Generic Pricing Challenge 

One of the most persistent and least understood contributors to drug shortages is pricing pressure in the generic drug market. Many essential drugs are subject to years of price erosion driven by intense competition, purchasing dynamics and reimbursement structures that prioritize the lowest possible cost. It’s become a race to the bottom, which leaves manufacturers operating on razor-thin margins. It’s not uncommon for those poor margins to lead a manufacturer to the realization that sustaining production becomes economically unviable. 

When margins are compressed, manufacturers may delay equipment upgrades, defer expansion plans, or exit the market altogether. This increases vulnerability to supply disruption. 

This economic reality helps explain why so many shortages occur in older, clinically essential drugs rather than in newer, branded treatments. When a product generates limited financial return, there is little incentive to invest in modern manufacturing technologies, build backup capacity, or onshore production. As a result, the supply of these drugs becomes increasingly fragile, dependent on a small number of producers with limited ability to absorb shocks. 

A CDMO’s Role 

Contract development and manufacturing organizations (CDMOs) like Ritedose play an increasingly important role in this landscape.  

Beyond providing additional capacity, experienced sterile CDMOs can serve as strategic partners in maintaining supply continuity.
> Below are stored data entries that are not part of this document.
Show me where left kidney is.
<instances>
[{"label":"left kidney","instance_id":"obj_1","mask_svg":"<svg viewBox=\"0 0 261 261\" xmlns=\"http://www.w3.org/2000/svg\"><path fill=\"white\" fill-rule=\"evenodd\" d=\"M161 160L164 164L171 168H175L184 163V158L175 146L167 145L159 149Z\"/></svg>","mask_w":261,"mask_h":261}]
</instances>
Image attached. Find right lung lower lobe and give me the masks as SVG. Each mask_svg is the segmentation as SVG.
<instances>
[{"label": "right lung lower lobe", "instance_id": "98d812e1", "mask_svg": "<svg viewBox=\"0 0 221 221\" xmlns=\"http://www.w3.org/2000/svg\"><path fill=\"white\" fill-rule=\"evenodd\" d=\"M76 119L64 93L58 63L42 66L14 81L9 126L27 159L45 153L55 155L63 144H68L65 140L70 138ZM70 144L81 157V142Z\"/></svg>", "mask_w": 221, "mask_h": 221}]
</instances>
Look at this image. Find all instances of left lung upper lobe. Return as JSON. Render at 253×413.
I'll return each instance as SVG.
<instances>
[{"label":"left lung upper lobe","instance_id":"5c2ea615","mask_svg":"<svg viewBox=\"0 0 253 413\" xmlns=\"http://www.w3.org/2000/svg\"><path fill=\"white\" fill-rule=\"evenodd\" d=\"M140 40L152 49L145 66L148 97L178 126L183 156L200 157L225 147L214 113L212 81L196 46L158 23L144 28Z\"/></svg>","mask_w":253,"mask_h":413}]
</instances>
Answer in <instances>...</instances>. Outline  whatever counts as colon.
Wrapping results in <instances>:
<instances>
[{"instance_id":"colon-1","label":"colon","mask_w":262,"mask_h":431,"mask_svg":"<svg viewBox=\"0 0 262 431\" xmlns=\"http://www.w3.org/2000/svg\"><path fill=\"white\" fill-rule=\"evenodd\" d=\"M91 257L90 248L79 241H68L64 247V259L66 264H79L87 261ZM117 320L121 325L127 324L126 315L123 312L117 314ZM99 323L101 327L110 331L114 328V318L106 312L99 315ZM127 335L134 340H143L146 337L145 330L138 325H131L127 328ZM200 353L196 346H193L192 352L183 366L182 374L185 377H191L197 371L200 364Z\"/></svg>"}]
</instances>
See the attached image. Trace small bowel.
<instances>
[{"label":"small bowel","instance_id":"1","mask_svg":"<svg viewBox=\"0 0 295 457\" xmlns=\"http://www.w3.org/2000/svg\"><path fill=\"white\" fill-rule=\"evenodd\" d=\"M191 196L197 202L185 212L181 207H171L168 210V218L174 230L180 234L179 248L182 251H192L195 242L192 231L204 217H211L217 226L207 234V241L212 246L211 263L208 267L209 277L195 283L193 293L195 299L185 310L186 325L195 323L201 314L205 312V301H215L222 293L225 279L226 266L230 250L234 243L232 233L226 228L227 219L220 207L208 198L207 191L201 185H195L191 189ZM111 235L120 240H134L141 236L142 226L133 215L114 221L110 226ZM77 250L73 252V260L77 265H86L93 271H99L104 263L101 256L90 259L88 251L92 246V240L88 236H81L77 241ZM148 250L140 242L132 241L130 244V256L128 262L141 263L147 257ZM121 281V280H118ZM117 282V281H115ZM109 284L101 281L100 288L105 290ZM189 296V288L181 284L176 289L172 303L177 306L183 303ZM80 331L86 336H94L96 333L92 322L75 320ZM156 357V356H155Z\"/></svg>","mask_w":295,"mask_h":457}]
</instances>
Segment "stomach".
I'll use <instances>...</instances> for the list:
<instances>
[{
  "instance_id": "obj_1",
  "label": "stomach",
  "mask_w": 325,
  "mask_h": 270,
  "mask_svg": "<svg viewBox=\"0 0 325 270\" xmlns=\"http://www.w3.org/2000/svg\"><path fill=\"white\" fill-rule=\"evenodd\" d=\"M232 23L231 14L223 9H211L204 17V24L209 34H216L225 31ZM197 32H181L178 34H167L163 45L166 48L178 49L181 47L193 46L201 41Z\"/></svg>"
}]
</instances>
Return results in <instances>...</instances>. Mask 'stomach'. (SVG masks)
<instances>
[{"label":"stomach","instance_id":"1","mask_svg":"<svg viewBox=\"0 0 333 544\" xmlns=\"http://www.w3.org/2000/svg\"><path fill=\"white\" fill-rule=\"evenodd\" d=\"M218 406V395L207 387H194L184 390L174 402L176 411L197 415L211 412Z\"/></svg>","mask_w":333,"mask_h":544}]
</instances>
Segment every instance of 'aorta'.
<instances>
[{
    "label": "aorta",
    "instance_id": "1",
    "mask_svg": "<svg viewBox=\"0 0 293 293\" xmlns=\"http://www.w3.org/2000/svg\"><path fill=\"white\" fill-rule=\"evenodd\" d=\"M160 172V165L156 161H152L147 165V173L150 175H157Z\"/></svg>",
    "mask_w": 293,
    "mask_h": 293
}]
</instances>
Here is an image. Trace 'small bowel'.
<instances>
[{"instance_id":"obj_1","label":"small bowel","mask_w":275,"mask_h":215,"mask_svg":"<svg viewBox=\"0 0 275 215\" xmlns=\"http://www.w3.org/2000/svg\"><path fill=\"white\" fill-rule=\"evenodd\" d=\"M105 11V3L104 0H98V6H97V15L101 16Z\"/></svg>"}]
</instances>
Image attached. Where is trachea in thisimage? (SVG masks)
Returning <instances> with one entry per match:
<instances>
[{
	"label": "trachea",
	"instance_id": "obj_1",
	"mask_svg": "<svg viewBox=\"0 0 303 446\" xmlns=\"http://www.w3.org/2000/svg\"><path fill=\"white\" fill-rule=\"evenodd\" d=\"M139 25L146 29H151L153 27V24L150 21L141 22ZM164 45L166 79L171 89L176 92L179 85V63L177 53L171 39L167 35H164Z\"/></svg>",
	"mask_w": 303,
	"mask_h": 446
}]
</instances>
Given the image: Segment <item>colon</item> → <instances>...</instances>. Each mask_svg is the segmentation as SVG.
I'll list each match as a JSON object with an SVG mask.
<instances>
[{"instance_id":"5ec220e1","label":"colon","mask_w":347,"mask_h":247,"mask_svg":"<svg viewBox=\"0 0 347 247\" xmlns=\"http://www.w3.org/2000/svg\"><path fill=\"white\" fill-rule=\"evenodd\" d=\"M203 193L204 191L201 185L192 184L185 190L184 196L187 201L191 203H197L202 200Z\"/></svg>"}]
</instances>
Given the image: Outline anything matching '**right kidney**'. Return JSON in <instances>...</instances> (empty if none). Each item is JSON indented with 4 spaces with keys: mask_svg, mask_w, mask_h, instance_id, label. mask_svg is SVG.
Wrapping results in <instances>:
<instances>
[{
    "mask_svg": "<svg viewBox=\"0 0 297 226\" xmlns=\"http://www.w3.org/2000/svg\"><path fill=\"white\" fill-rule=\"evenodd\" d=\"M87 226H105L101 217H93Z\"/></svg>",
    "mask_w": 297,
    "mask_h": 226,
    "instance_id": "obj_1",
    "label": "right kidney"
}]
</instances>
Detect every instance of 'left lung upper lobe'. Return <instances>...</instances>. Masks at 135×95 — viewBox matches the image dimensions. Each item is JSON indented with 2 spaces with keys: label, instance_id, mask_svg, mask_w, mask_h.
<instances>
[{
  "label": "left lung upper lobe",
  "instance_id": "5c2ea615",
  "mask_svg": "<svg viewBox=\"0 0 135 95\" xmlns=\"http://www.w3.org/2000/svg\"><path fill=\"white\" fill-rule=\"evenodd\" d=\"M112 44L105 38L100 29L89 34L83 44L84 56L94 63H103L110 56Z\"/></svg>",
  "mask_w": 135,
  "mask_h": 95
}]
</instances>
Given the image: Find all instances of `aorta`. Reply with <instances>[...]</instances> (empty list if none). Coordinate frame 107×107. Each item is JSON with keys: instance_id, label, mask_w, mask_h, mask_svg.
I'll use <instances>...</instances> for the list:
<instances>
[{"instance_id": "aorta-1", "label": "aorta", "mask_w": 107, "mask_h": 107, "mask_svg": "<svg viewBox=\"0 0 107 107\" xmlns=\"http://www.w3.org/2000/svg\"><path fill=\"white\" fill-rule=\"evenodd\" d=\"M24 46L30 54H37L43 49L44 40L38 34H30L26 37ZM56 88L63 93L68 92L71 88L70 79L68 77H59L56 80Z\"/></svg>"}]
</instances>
They can help transfer legacy products into more modern, reliable manufacturing platforms, establish secondary production sites and apply advanced technologies that improve consistency and reduce risk.  
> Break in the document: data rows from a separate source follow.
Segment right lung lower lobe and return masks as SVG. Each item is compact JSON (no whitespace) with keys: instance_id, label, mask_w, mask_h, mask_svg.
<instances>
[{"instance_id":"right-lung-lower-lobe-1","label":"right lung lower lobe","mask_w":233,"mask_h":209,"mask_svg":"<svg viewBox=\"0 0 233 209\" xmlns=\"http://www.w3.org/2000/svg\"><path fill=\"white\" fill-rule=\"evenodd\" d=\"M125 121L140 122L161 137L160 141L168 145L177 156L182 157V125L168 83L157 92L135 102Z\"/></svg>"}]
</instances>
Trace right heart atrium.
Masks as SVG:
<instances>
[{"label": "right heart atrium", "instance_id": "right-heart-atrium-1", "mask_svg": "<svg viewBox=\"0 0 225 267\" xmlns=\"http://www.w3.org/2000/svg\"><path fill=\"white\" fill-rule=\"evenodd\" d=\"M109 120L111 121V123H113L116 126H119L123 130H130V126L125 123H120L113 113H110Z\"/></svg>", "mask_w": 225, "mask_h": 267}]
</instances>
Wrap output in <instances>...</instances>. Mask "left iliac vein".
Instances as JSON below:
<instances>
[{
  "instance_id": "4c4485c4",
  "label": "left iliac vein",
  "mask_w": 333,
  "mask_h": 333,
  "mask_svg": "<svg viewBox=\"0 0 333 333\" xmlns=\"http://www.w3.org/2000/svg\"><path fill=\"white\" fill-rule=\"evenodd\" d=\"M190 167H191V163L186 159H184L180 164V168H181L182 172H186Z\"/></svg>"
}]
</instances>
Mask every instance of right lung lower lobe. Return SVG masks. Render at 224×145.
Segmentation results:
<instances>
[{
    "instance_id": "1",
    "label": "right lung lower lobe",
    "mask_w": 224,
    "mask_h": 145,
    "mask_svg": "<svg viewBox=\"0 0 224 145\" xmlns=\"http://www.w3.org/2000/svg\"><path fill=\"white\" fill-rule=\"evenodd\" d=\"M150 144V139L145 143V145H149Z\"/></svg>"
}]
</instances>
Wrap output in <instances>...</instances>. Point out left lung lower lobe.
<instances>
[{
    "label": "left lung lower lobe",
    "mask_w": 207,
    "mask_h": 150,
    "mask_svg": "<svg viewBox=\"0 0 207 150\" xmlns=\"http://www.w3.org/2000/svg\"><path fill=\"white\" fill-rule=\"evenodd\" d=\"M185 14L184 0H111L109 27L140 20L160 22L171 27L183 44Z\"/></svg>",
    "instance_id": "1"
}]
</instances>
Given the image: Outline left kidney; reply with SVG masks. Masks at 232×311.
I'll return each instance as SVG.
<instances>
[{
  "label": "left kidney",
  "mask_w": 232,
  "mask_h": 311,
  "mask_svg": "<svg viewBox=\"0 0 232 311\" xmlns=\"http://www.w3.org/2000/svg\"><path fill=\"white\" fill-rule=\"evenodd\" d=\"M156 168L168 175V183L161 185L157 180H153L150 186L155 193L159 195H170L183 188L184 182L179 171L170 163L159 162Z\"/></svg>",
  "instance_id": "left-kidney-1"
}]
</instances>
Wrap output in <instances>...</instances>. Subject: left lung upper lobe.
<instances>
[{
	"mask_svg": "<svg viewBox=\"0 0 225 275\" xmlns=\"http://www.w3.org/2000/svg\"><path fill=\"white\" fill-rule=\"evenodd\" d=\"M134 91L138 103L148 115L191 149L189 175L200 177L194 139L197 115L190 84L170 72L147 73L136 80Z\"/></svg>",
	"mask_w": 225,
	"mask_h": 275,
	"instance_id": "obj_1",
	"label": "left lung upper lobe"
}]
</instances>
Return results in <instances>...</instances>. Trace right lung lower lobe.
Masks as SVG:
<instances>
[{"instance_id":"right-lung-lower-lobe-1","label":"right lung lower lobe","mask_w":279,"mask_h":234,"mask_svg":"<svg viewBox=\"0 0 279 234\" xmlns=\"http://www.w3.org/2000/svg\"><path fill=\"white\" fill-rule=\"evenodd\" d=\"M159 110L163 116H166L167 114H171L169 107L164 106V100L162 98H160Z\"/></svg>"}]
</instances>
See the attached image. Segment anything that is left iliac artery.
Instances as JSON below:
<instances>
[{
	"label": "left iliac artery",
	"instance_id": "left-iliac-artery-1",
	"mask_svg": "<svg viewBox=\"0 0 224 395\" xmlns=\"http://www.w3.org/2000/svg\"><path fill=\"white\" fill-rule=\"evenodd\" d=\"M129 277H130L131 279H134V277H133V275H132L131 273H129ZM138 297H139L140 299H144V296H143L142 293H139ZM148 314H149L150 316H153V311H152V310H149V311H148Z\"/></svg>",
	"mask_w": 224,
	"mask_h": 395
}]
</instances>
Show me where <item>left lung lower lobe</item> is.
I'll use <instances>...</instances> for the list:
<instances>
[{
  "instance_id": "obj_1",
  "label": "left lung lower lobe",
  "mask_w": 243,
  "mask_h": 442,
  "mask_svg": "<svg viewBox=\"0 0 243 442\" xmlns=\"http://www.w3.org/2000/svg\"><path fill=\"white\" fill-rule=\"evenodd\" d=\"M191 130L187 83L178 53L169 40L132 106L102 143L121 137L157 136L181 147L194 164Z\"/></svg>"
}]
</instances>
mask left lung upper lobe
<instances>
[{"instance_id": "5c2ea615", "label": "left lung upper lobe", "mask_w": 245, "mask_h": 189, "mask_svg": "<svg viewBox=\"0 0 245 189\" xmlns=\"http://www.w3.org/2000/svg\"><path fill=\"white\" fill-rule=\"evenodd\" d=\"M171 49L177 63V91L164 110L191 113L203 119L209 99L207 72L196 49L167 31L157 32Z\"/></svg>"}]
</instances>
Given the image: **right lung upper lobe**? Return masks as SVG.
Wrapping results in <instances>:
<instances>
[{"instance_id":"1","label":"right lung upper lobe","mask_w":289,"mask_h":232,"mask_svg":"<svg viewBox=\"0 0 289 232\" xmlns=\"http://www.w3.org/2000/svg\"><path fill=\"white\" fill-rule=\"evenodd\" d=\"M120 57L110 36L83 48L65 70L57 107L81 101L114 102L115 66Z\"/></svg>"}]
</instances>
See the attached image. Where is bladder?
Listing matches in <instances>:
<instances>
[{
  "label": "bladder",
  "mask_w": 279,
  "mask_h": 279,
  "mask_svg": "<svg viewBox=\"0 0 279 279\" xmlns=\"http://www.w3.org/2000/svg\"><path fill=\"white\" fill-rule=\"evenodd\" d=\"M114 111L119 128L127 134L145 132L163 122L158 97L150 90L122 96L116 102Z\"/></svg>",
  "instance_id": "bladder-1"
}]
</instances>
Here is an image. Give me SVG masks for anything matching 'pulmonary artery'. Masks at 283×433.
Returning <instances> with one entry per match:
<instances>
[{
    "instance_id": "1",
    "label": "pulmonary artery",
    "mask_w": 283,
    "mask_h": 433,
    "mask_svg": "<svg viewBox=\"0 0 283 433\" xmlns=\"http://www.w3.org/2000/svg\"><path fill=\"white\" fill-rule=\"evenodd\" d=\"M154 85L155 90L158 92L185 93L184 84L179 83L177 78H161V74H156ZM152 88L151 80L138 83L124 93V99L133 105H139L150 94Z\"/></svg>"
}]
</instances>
In a market where some manufacturers may step away from lower-margin products, these partnerships can help ensure that medically necessary drugs remain available to the patients who depend on them. 

Addressing Shortages 

Preventing drug shortages is a great challenge. It requires sustained investment in facilities, technology and people. It requires a culture that prioritizes quality and reliability as much as speed and efficiency. And it requires an understanding that for many therapies, especially sterile generics, dependability is itself a form of innovation.  

Reliable access to essential drugs is at the core of a strong healthcare system. By combining advanced manufacturing approaches, strong quality systems and a long-term commitment to domestic sterile capacity, the industry can take meaningful steps toward a more resilient supply of critical formulations. This is something that our industry owes to the patients who rely on our products. They need to know that their treatments will be there when they’re needed the most.